YOUR GOAL:
Only lines containing "jangkargroups" are wanted from the data below. Copy those lines.

THE DATA Block Start

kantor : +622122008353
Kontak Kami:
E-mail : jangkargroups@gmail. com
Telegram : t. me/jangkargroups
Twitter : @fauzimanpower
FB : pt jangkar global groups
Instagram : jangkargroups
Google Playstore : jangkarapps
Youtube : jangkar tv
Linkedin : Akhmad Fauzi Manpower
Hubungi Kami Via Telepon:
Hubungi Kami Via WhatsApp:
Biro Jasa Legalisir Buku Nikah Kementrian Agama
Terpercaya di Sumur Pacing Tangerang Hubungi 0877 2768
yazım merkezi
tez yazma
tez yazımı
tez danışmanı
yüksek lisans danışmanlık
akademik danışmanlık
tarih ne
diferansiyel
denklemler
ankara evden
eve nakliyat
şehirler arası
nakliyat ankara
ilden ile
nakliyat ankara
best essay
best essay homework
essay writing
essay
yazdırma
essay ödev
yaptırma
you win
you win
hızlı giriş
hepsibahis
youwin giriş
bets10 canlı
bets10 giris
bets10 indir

THE DATA Block End
THE DATA Block Start

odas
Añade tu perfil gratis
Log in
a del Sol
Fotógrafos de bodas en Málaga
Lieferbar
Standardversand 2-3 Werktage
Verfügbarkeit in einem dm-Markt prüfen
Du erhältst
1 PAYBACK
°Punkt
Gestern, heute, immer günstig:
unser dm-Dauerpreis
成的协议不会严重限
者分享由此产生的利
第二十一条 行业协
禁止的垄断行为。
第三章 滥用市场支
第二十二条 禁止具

THE DATA Block End

WRITTEN REPLY:
E-mail : jangkargroups@gmail. com
Telegram : t. me/jangkargroups
Instagram : jangkargroups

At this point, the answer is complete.